I arrived in Rosario and felt like I was in hell. Not because of the dangers, but because it was extremely hot! In the 3 days I spent there, it was 39 degrees. It was so hot that I didn't leave the house until 3pm on the second day. It was probably the first time that I wasn’t tempted to explore a new city. I stayed inside, had the AC on and started playing PES 2011 (football game) on the apartment owner's Playstation. It was also a unique experience for me because I was playing with Barcelona and Rosario is actually Messi's hometown. Also, I haven't played Playstation in years. So in the 3 days, I focused more on exploring the city at night.
For me, it was a very special city to visit because it's very different from Buenos Aires. Of course, it's smaller, more local, more authentic and not spoiled by tourism. This was exactly what I needed after having already spent more than a month in the crowded city center of Buenos Aires. Also, the huge Paraná River, the second longest river in South America, made the city much more pleasant and made me appreciate nature even more.
In Argentina, everything is a social matter. And I'm grateful to have been able to experience many of these local, social activities in Rosario. Lara arranged a barbecue (asado) at her friends' house. Spending the evening with her friends eating delicious Argentine meat and drinking fernet was the biggest highlight of my trip so far. This was the deepest I went in peeling the travel onion.
Seeing new sights, visiting museums, and taking classic tours will hardly take you to the deeper layers of the destination. However, dining with locals who prepare the food they normally eat, in the way they normally eat it, is probably the best way to go deeper. It can't be commercialized. That's why it's not tourism, it's travel. I don't know if it's luck or just my openness to new experiences and exploration, or the good friends I already know who're now recommending new adventures to me. Whatever it is, I like it.
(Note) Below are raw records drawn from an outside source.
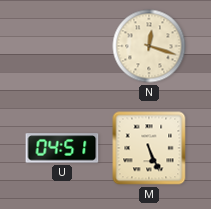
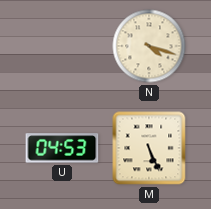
N: 12:18 -> 4:18
U: 04:51 -> 04:53
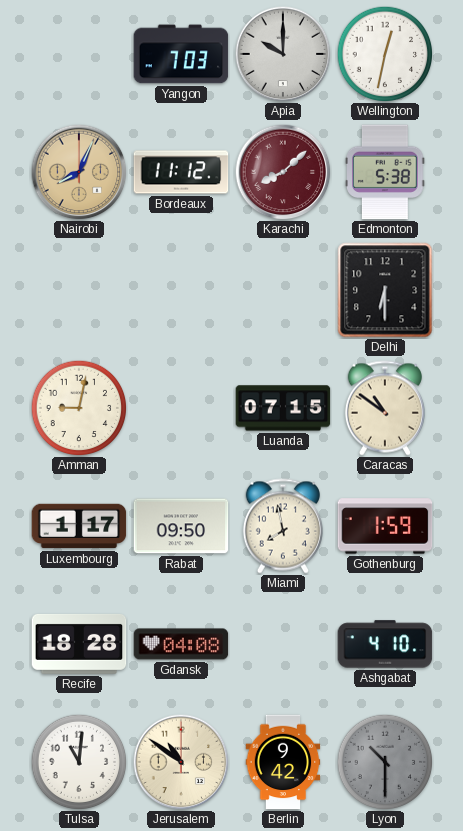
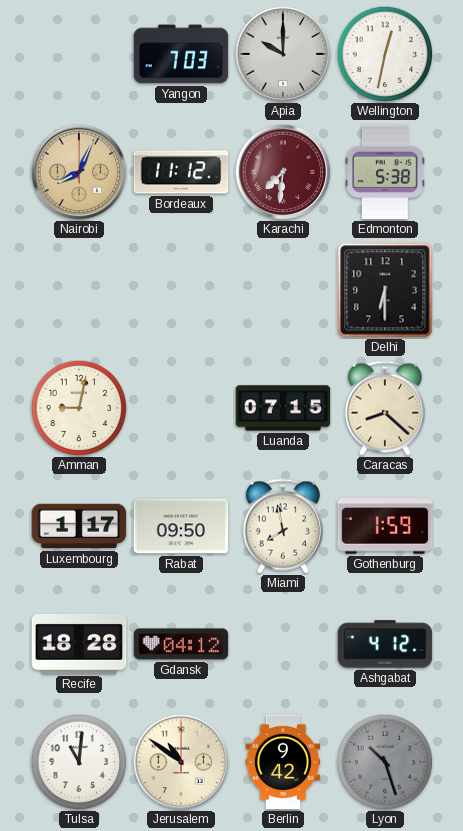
Karachi: 8:08 -> 7:31
Caracas: 10:51 -> 8:22
Gdansk: 04:08 -> 04:12
Ashgabat: 4:10 -> 4:12
Lyon: 10:30 -> 10:27
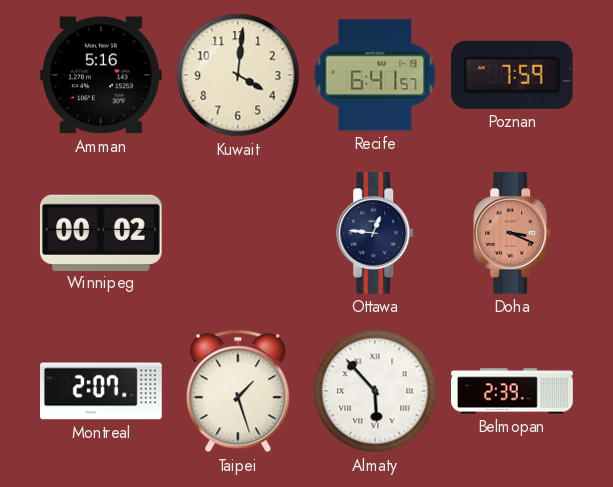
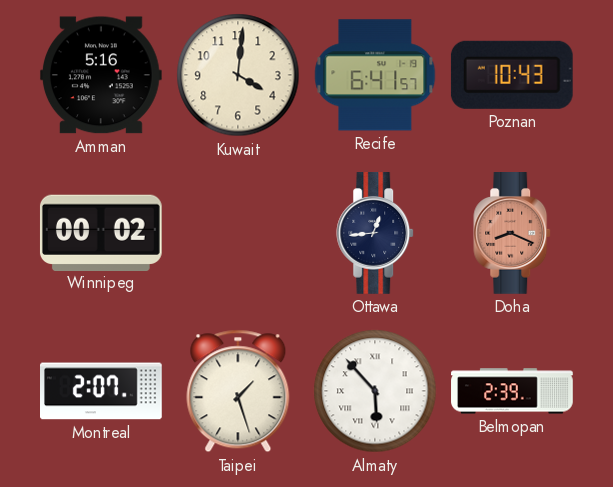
Poznan: 7:59 -> 10:43
Ottawa: 12:46 -> 12:44
Doha: 3:19 -> 8:19
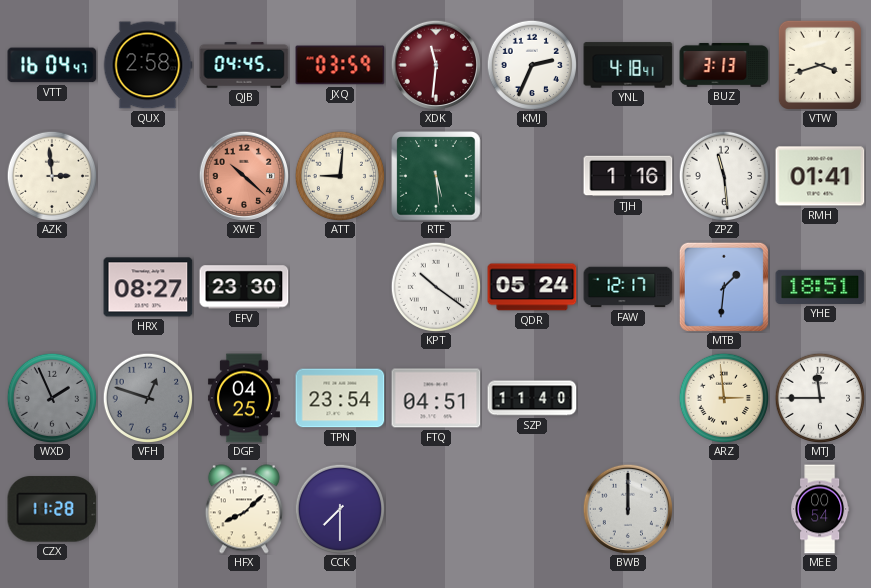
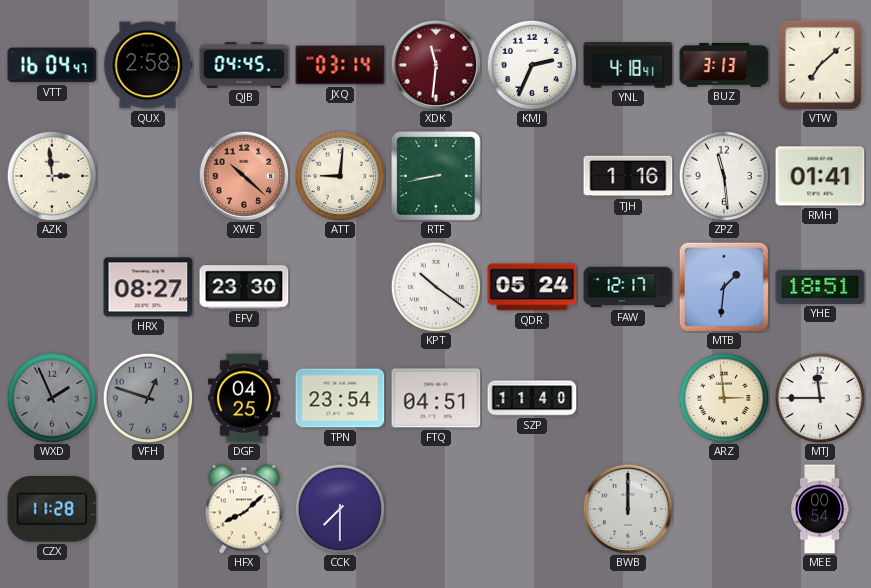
JXQ: 03:59 -> 03:14
VTW: 3:42 -> 7:08
RTF: 5:29 -> 8:43
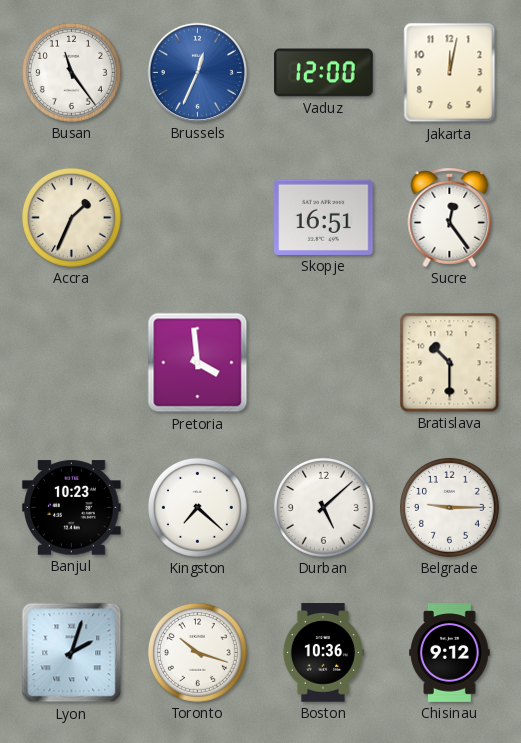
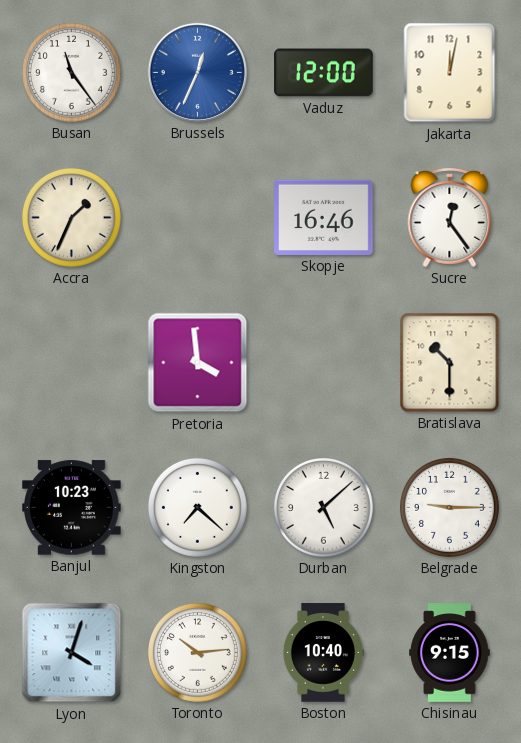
Skopje: 16:51 -> 16:46
Lyon: 2:03 -> 4:03
Toronto: 10:18 -> 10:14
Boston: 10:36 -> 10:40
Chisinau: 9:12 -> 9:15
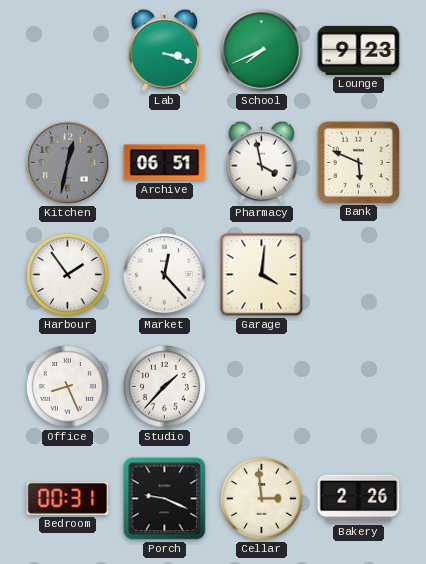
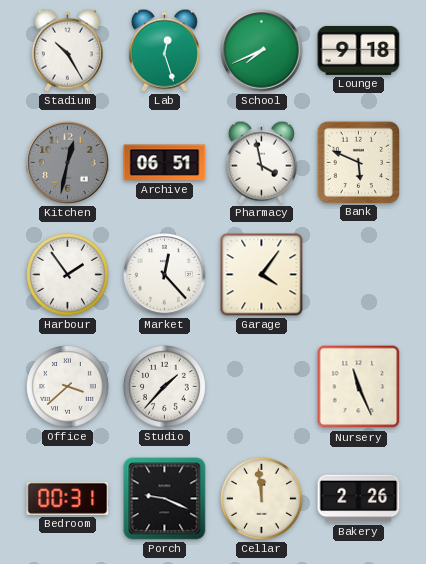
Stadium: none -> 10:25
Lab: 3:18 -> 12:27
Lounge: 9:23 -> 9:18
Garage: 4:01 -> 4:06
Office: 8:26 -> 3:38
Nursery: none -> 11:26
Cellar: 2:59 -> 11:59
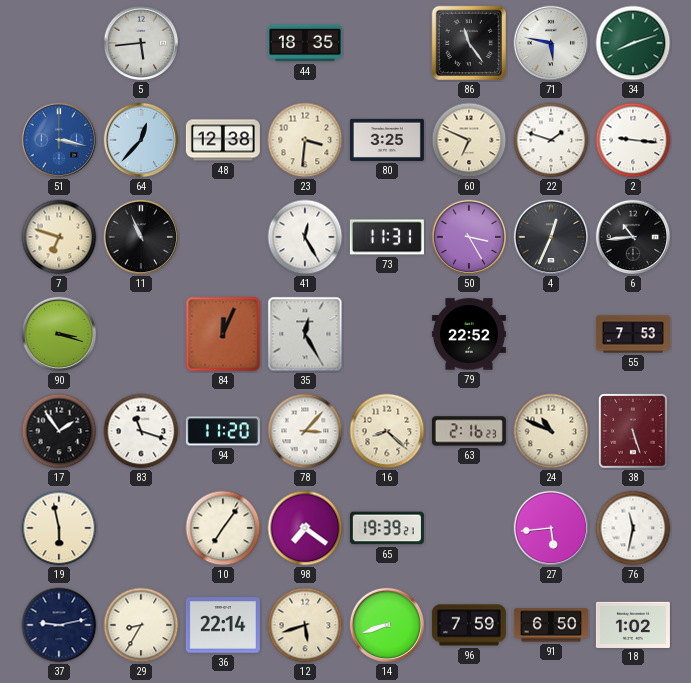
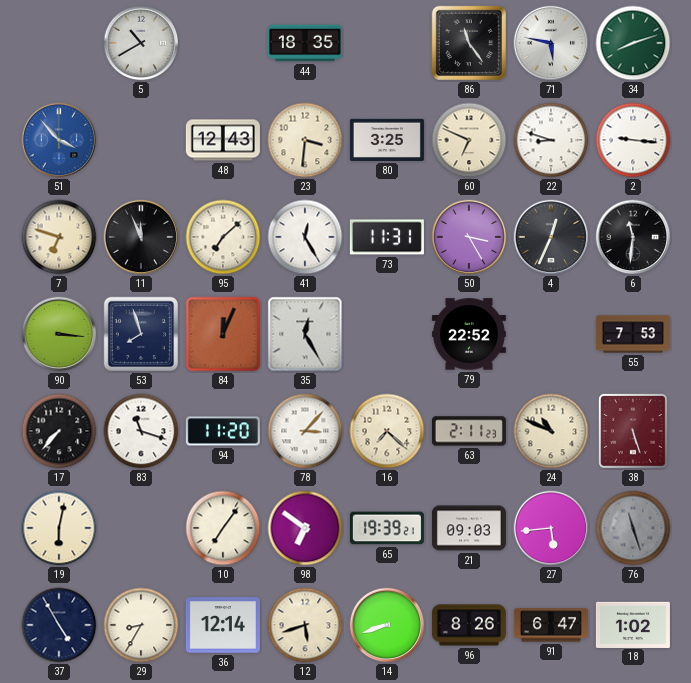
5: 5:44 -> 10:40
51: 3:17 -> 3:53
64: 12:37 -> none
48: 12:38 -> 12:43
22: 1:48 -> 8:48
11: 10:56 -> 11:56
95: none -> 7:08
6: 10:44 -> 11:31
90: 3:18 -> 3:16
53: none -> 7:57
17: 1:54 -> 7:37
16: 8:22 -> 7:22
63: 2:16 -> 2:11
19: 5:58 -> 6:02
98: 7:21 -> 6:51
21: none -> 09:03
76: 11:32 -> 11:27
76 dial: white -> grey
37: 9:13 -> 4:55
36: 22:14 -> 12:14
96: 7:59 -> 8:26
91: 6:50 -> 6:47
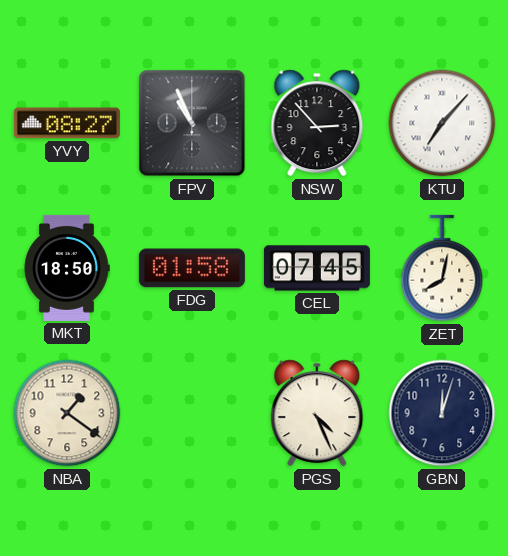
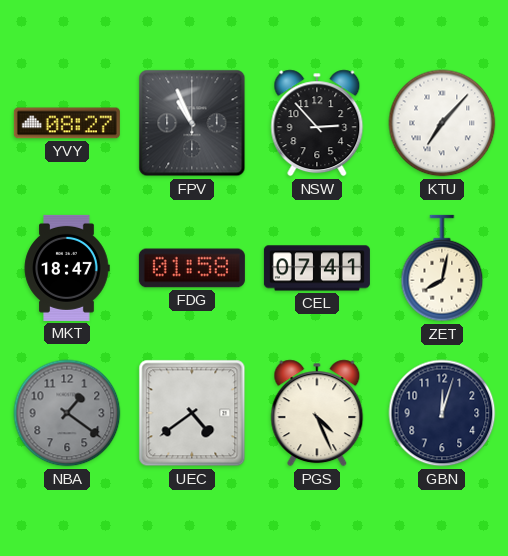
MKT: 18:50 -> 18:47
CEL: 07:45 -> 07:41
NBA dial: cream -> grey
UEC: none -> 4:39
I like it, but I also need time to process such experiences. I don't feel like going straight to new explorations. I feel like processing the previous experience first, taking it all in, noticing the details, and of course, writing it down as I do now. Perhaps it's also my introverted side that needs this processing.
Ruskin believed that we should write down or ideally paint our experiences or the landscape we see to really grasp them and appreciate their beauty and not to rush through our travels. He said that ‘‘there was always more in the world than men could see, walked they ever so slowly; they will see it no better for going fast’’ and ‘‘the really precious things are thought and sight, not pace.’’
This type of slow traveling is great because it doesn't force me to do everything in a short amount of time. I can go exploring at my own pace and increase my chances for serendipity. Like everything in life, you can't force serendipity. You also can't force meaningful experiences on your travels.
You can’t force it, because traveling is like being in a river. Sometimes you go faster, sometimes slower. Sometimes you cross dangerous paths, sometimes safer ones. You swim with the current, not knowing where it will take you or what will become of you when you swim out. Then you go into another river and let the current take you again. And again. The more rivers you go through, the better you can handle the journey. But you can never know what the journey will be like and what it will give you or take away. That's serendipity.
Oh, and if someone is considering Rosario but is afraid of the safety issues, I would say that you should still visit the city, but be extra careful, of course. From what I have heard, people may have their phones stolen from their hands and robberies can happen (more commonly then in Buenos Aires). It's also best to take a taxi at night.